*EXERCISE REQUIREMENTS*
Within the listing below, please copy exactly the lines between the line holding "additional $500 off for 3 bedroom" and the line holding "Judith Fetzer, CEO", inclusive.

*DATASET EXCERPTS*
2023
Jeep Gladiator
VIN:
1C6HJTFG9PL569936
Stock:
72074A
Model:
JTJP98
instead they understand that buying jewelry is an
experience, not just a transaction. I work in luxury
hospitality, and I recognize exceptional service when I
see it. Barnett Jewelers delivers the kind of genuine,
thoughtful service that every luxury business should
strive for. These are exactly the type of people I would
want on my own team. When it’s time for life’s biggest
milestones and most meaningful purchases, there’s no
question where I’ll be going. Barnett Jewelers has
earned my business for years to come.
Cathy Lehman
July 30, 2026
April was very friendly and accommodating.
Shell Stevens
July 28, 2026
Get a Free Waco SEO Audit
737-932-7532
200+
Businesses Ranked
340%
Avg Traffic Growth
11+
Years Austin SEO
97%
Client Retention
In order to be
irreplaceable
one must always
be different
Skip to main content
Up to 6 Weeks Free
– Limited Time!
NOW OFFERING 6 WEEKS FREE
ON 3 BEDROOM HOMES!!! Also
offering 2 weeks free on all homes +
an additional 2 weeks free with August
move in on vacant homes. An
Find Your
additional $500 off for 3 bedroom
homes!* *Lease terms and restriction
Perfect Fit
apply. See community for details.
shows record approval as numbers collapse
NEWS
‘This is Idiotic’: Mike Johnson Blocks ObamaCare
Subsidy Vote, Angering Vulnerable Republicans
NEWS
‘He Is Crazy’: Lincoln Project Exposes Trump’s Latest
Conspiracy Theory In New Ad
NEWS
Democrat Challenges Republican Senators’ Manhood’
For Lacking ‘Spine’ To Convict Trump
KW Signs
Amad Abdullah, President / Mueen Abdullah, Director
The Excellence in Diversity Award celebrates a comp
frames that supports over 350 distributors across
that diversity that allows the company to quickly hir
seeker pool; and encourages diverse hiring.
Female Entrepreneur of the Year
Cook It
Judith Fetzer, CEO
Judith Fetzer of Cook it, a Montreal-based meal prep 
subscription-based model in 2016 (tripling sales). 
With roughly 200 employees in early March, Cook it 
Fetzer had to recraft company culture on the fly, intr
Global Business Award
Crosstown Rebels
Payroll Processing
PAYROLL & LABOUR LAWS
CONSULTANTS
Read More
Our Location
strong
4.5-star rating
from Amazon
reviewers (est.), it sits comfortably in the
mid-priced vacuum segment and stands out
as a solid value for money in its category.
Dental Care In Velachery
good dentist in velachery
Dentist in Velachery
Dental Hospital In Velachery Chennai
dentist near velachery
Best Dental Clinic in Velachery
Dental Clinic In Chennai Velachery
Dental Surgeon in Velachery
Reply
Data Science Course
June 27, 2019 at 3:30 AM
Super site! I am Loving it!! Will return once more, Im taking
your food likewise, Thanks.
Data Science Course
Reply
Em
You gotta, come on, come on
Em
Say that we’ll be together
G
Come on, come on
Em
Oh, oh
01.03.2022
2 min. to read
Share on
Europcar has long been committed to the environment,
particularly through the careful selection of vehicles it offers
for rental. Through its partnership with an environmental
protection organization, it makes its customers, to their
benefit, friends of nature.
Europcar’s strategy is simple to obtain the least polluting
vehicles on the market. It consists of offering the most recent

*ANSWER BOX*
additional $500 off for 3 bedroom
homes!* *Lease terms and restriction
Perfect Fit
apply. See community for details.
shows record approval as numbers collapse
NEWS
‘This is Idiotic’: Mike Johnson Blocks ObamaCare
Subsidy Vote, Angering Vulnerable Republicans
NEWS
‘He Is Crazy’: Lincoln Project Exposes Trump’s Latest
Conspiracy Theory In New Ad
NEWS
Democrat Challenges Republican Senators’ Manhood’
For Lacking ‘Spine’ To Convict Trump
KW Signs
Amad Abdullah, President / Mueen Abdullah, Director
The Excellence in Diversity Award celebrates a comp
frames that supports over 350 distributors across
that diversity that allows the company to quickly hir
seeker pool; and encourages diverse hiring.
Female Entrepreneur of the Year
Cook It
Judith Fetzer, CEO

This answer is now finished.